カテゴリー: 茅葺き現場日誌@藍那交流民家
0131 ススキ葺き工程
屋根の中程より上はススキを使って葺いています。もちろん、カヤカル2,3,で収穫したススキも使っています。
ススキはヨシよりも寝かせた角度で屋根に並べます。さらに穂先の方に葉っぱが多く滑りにくいので、滑り止めの板は必要ありません。ただし、穂先の方が大きいと屋根の表面となる根元の方がすかすかになってしまうので、半分に切った短いススキを混ぜたりして角度を調整します。
ヨシの場合と同じように両角を基準に真ん中を並べたら、押さえの竹を縫い止めていきます。
ヨシのようには滑らないので必ずしも必要ありませんが、作業が楽になるので足場丸太で仮押さえしています。
押さえの竹は数人が並んだ上で、呼吸を合わせて足で踏み締めます。
押さえ竹は引っ張ると締まり、離しても緩むことのない、トックリ結びというくくり方で針金を使って止めています。ヨシの場合も同じです。
かつてはワラ縄を用いていましたが、押さえ竹の緊結素材として、針金の方が長所が多く短所が少ないため、今回は針金を採用しています。

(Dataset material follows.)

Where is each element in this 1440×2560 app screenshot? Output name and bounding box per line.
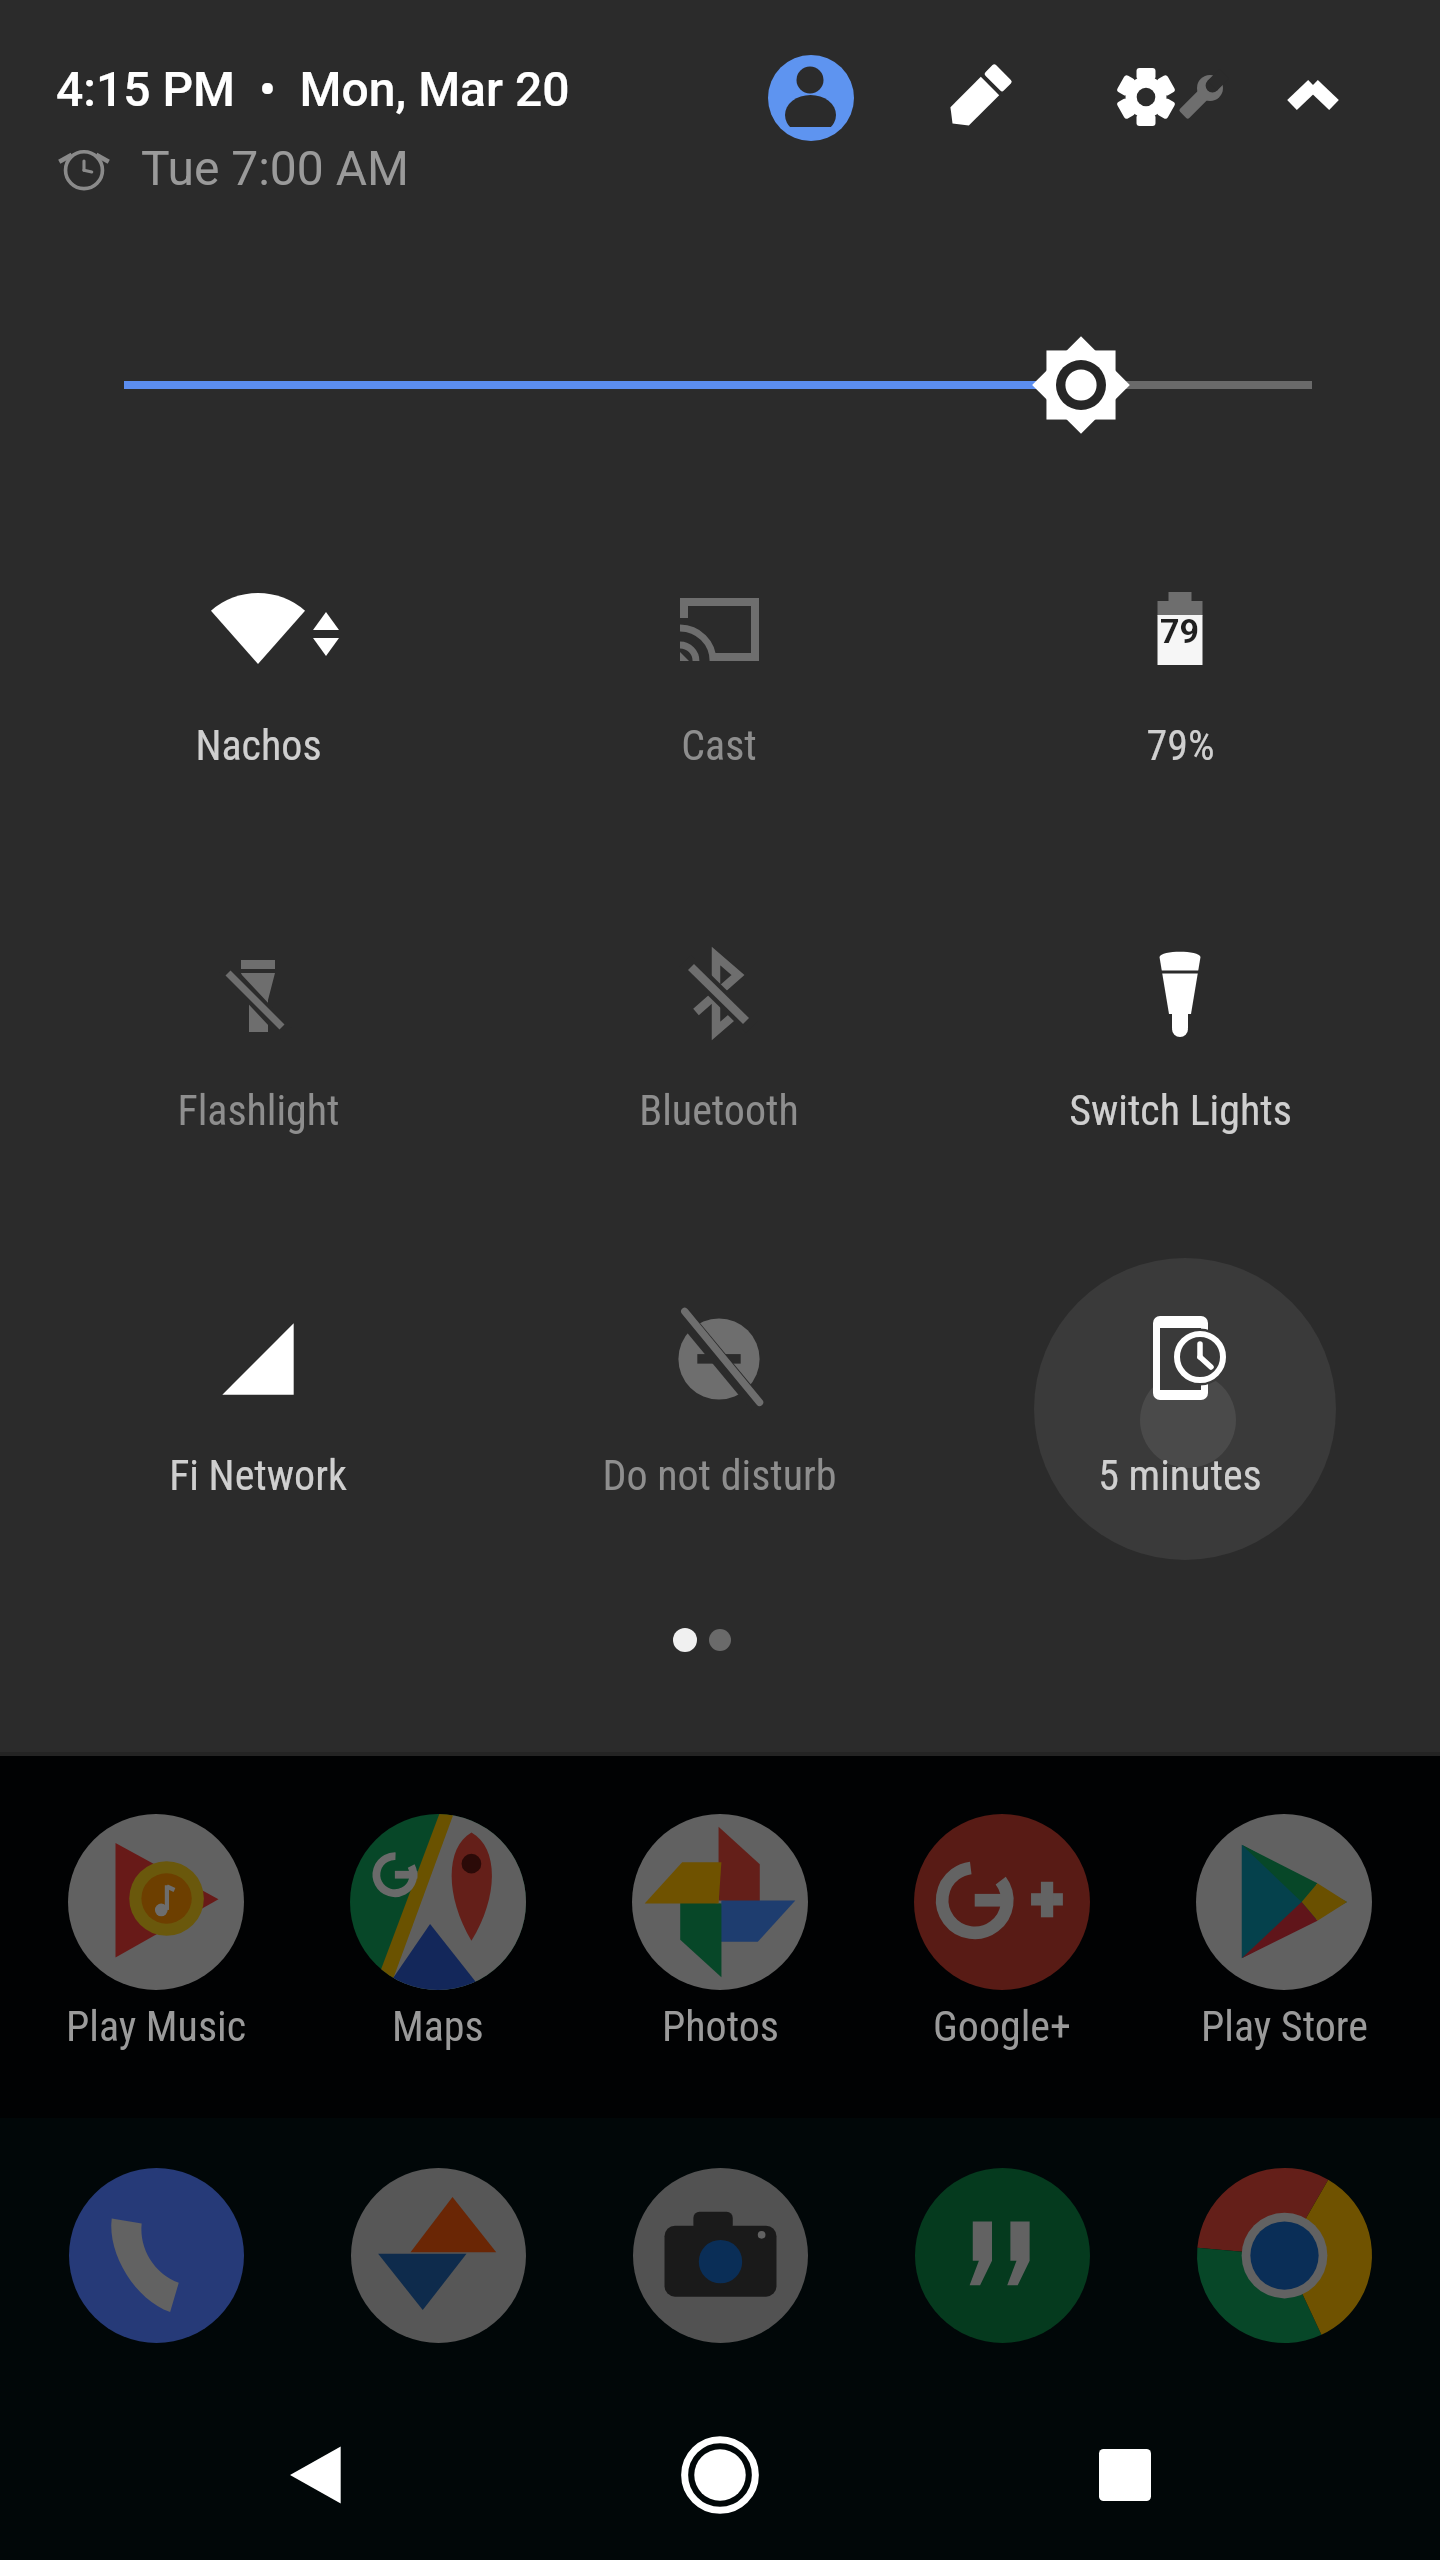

屋根勾配に合わせて叩き揃えて、足場丸太を吊ったら一工程が完了。また最初から繰り返します。
sh@
0202 庭木のせい?
今日は午後から冷たい北西風が吹き出しました。しばらく暖かな日が続いていたので堪えます。
せっかく風除けのネットを足場に張ってもらいましたが、屋根のすぐそばに植えられた木の枝を避けるために、大きな窓が開いているので相変わらず寒い現場です。
なんだか愚痴ばかり書き込んでいますが、茅葺き屋根を長持ちさせるためには、庭木に対しては神経質すぎるくらいでちょうど良いと思います。木の陰になる場所が傷みやすいのはもちろんですが、北側の枝から落ちる雨垂れも屋根にとっては致命的です。もちろん、枝が屋根に触れてしまうのは問題外。近くに枝を張った木があるだけでも、蒸散作用によって屋根を傷めることがあります。
とは言っても実際の仕事場では、屋根のためにせっかく枝振りの良い庭木を剪定してくれとは言えませんし、茶室などの場合は先に庭ありきですから、苦労させられます。美山町ではどの家も正面にアカマツを一本植えるのですが、「松の梢が棟を越すと縁起が悪い」と言われています。屋根に影を落とさないように、こまめに剪定しなさいという戒めでしょうか。